Precision medicine offers the promise of an accurate assessment of individual risk for serious conditions like hypertrophic cardiomyopathy (HCM).
But the utility of genetic tests may be limited by the lack of diversity of people included in the underlying genetic databases used to assess risk, according to "a cautionary tale of broad relevance to genetic diagnosis" published in the New England Journal of Medicine. (A link to the study is expected to be active after 5:00 pm EDT Wednesday.)
Harvard researchers first identified five genetic variants that had been previously linked to HCM. But the studies that established these links were small and did not include a substantial number of blacks in the control groups. The variants would not have been linked to HCM, they wrote, if the database had contained more genetic information from black Americans, because these variants occurred much more frequently in the black American population (ranging from 2.9% to 27%) than in the white population (ranging from 0.02% to 2.9%). The higher occurrence of the variants in the black population is an indication that the variants were benign and not associated with HCM.
The researchers then examined records from a single laboratory and found seven individuals -- five black Americans and two of unspecified ancestry -- whose "benign variants" had been "misclassified as pathogenic in genetic reports." The consequences of the misdiagnoses almost certainly had consequences for many people beyond the seven individuals, because these "misclassifications invalidate risk assessments undertaken in relatives, requiring a chain of amended reports and management plans."
The findings, the authors wrote, "show how health disparities may arise from genomic misdiagnosis." These disparities, though, are not related to access to care or other often discussed issues but "to the historical dearth of control populations that include persons of diverse racial and ethnic backgrounds."
The authors suggested the problem uncovered by the study is unlikely to be limited to HCM. "We believe that what we're seeing in the case of hypertrophic cardiomyopathy may be the tip of the iceberg of a larger problem that transcends a single genetic disease," said the first author of the study, Arjun Manrai, PhD, of Harvard, in a press release.
"Our study powerfully illustrates the importance of racial and ethnic diversity in research," said senior investigator Issac (Zak) Kohane, MD, PhD, also of Harvard. "Racial and ethnic inclusiveness improves the validity and accuracy of clinical trials and, in doing so, can better guide clinical decision-making and choice of optimal therapy. This is the essence of precision medicine."
A frequent critic of precision medicine, Michael Joyner, MD, of the Mayo Clinic, commented: "I think even precision medicine skeptics (like me) see the potential value of DNA variant testing in rare diseases like hypertrophic cardiomyopathy. However, the big story in the last 5 to 10 years has been the emergence of many potential causal variants (versus the hypothesized few) and the genotype-positive, phenotype-negative patient. The other big story is that many or even most 'normal' people have DNA variants that have been associated with disease. So, many variants with variable penetrance."
This new study, said Joyner, points to an additional limitation of precision medicine that has not been generally appreciated.

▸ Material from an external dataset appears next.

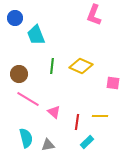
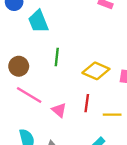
yellow diamond: (81, 66) -> (96, 71), moved
red line: (77, 122) -> (87, 103), moved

The study "shows the problem is even more challenging when genetic information about DNA risk variants is applied to patients from different ethnic and racial groups."
"Addressing it will require more complete data from highly diverse patient groups, better data sharing, and integration of very granular decision support tools into electronic health records. Given the challenges and controversies about data sharing and worries about the underperformance of electronic health records, the chances of a genomic Tower of Babel emerging for many patients is a real possibility. That such a Tower of Babel might make the problems of health disparities worse and not better is another concern."

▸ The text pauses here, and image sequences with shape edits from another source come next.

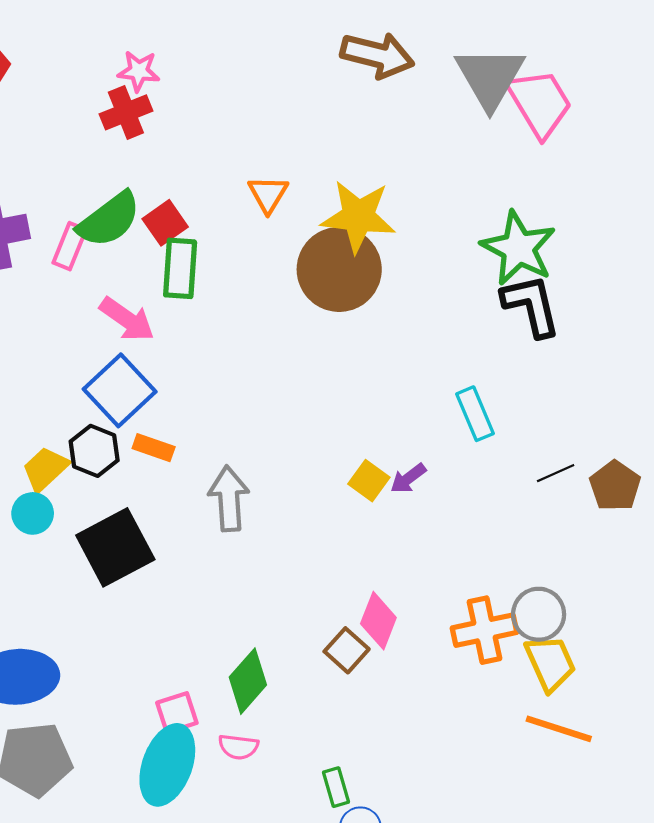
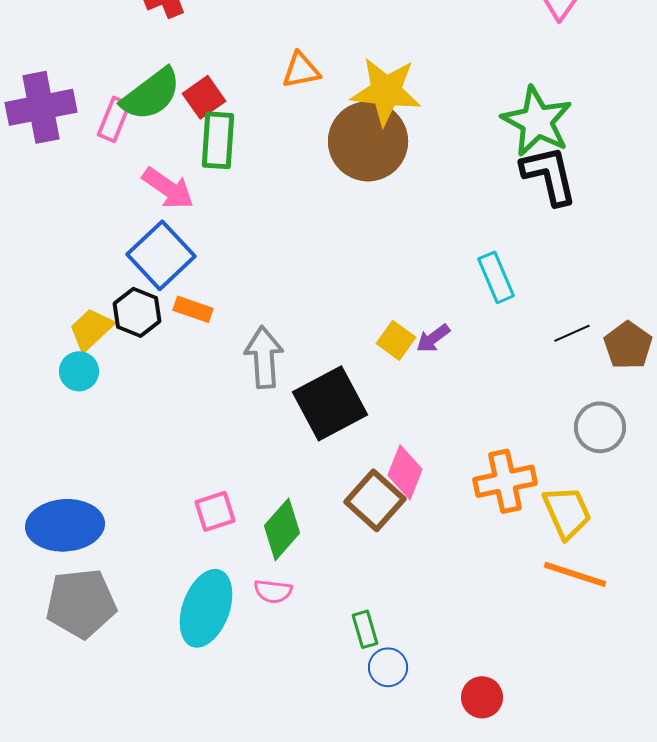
orange triangle: (268, 194) -> (301, 70), turned 48
black square: (115, 547) -> (330, 403), moved
gray circle: (539, 614) -> (600, 427), moved
brown square: (347, 650) -> (375, 500), size x1.4
pink square: (177, 713) -> (215, 511), moved

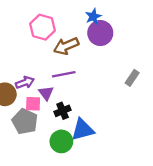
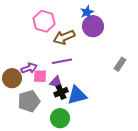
purple triangle: (46, 93) -> (56, 82), moved, turned -40
pink square: (33, 104) -> (40, 76), moved
gray pentagon: (25, 121) -> (29, 101), turned 30
blue triangle: (83, 130) -> (77, 95), moved

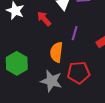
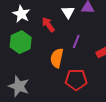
green hexagon: (17, 63) -> (21, 42), moved
gray star: (51, 81) -> (19, 86), moved

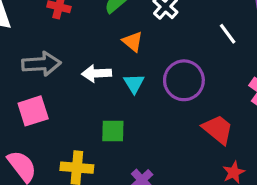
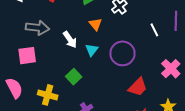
white arrow: (97, 73) -> (70, 40), turned -132
red trapezoid: (218, 129) -> (138, 87), turned 85
green square: (113, 131) -> (74, 77), turned 35

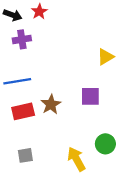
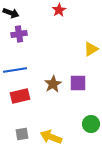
red star: (39, 12) -> (59, 10), moved
brown star: (51, 104) -> (53, 84), moved
yellow arrow: (76, 159) -> (51, 137), moved, turned -40

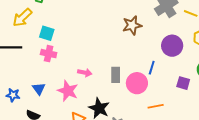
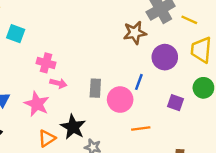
brown star: (132, 25) -> (135, 33), moved
pink cross: (49, 54) -> (46, 63), moved

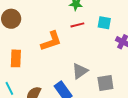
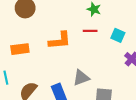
orange rectangle: (16, 58) -> (20, 49), turned 66

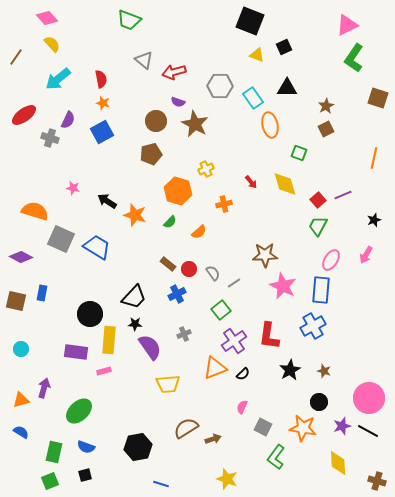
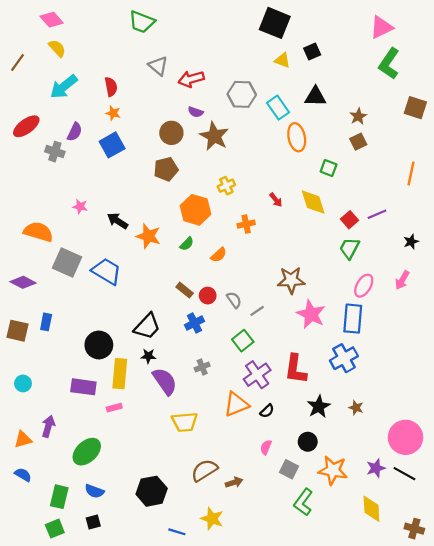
black circle: (319, 402) -> (308, 442), moved
yellow star: (227, 479) -> (212, 519), moved

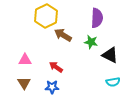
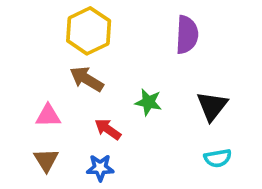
brown arrow: (63, 35) -> (87, 79), moved
green star: (91, 42) -> (148, 102), moved
black triangle: (110, 55) -> (212, 106), turned 42

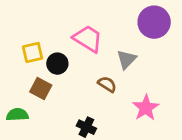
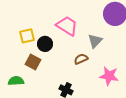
brown semicircle: (107, 84) -> (81, 59), turned -56
pink star: (146, 108) -> (109, 76), turned -30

Joyner concluded, "All of this makes the once-hoped-for and unambiguous 'biological orthopedic surgery' paradigm stemming from genotype = phenotype = treatment unlikely for most patients and most conditions."

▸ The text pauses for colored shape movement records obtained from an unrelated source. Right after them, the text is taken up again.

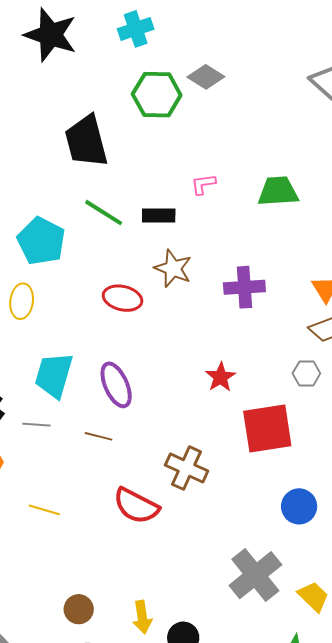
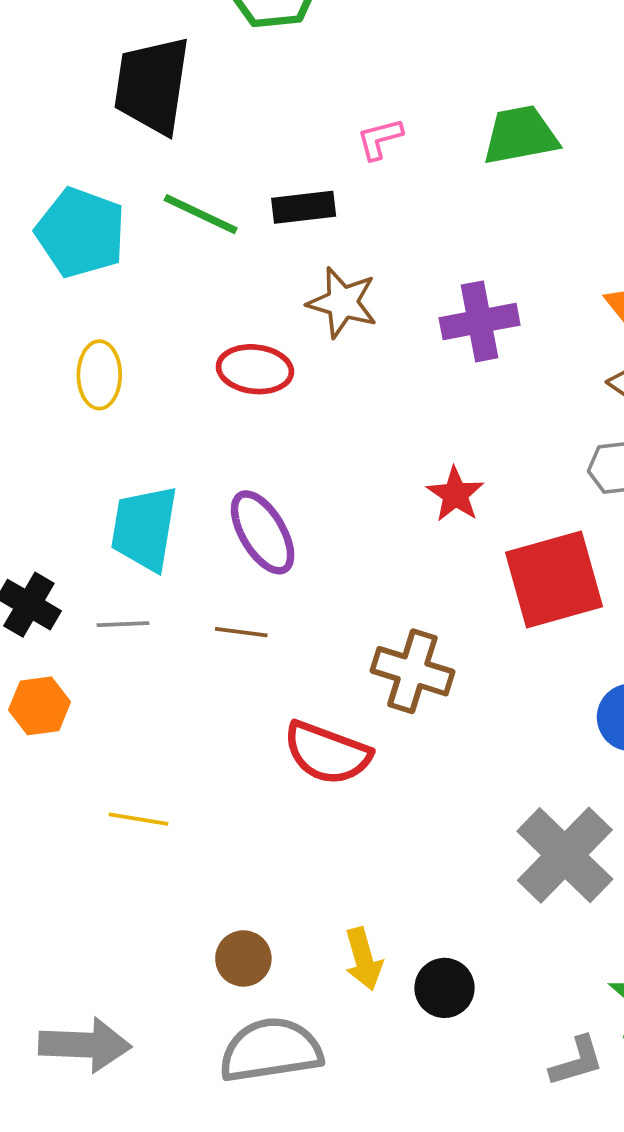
black trapezoid: (86, 141) -> (152, 85), turned 30
cyan pentagon: (41, 241) -> (81, 233), moved
yellow ellipse: (22, 301) -> (99, 375), moved
yellow line: (44, 510) -> (139, 819), moved

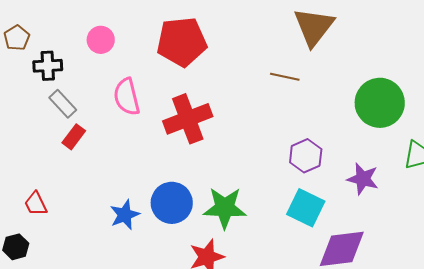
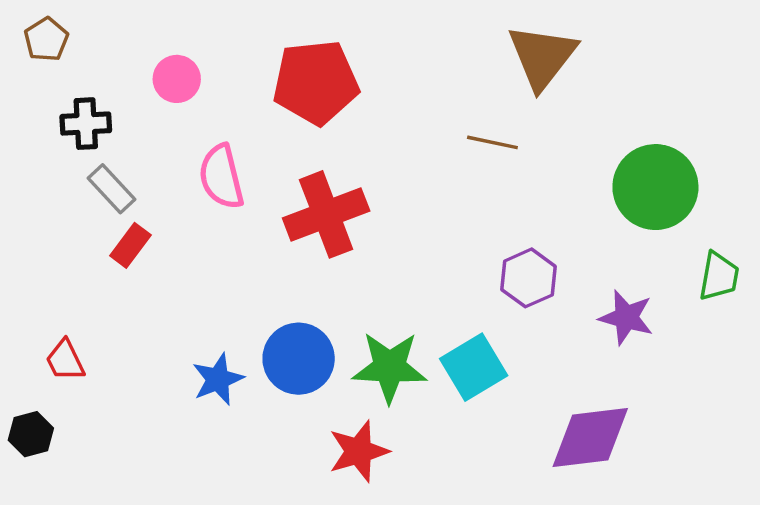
brown pentagon: (17, 38) -> (46, 39), moved
cyan square: (306, 208) -> (474, 367), moved, turned 33

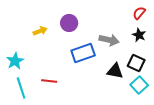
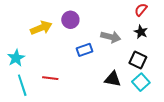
yellow arrow: (40, 31) -> (41, 28), size x1.5
blue rectangle: (83, 53) -> (85, 50), size x0.7
black triangle: (115, 71) -> (113, 79), moved

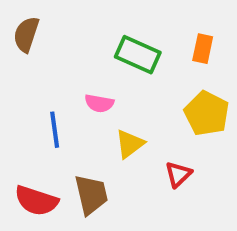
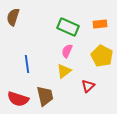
orange rectangle: (203, 49) -> (100, 24), turned 72
pink semicircle: (99, 103) -> (67, 51), moved, turned 104

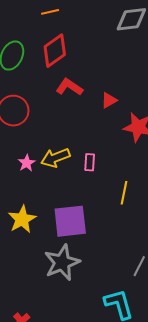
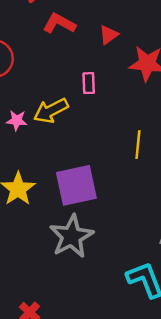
pink rectangle: (90, 162) -> (89, 83), moved
pink star: (27, 163) -> (17, 120), turned -30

Sekar Kathiresan, MD, of the Broad Institute, said the paper shows that "interpretation of DNA sequence variants for clinical meaning evolves as our knowledge of either genotype and/or phenotype improves."
He pointed out that the problems reflected in the new paper are now being addressed by ongoing research. "Our knowledge of genotype has improved dramatically in past few years as the number and ethnic diversity of people have improved. The paper highlights a problem from a few years ago when the number/ethnic diversity of sequenced individuals was limited."
Kathiresan also pointed out that "to help with the problem identified in the NEJM paper, we at Broad have built a very diverse, large frequency database for mutations involving 60,000 humans."
That ExAC (Exome Aggregation Consortium) database was also mentioned by the authors of the NEJM paper as a resource for new studies to be "well-powered for ruling out pathogenicity even for rarer variation."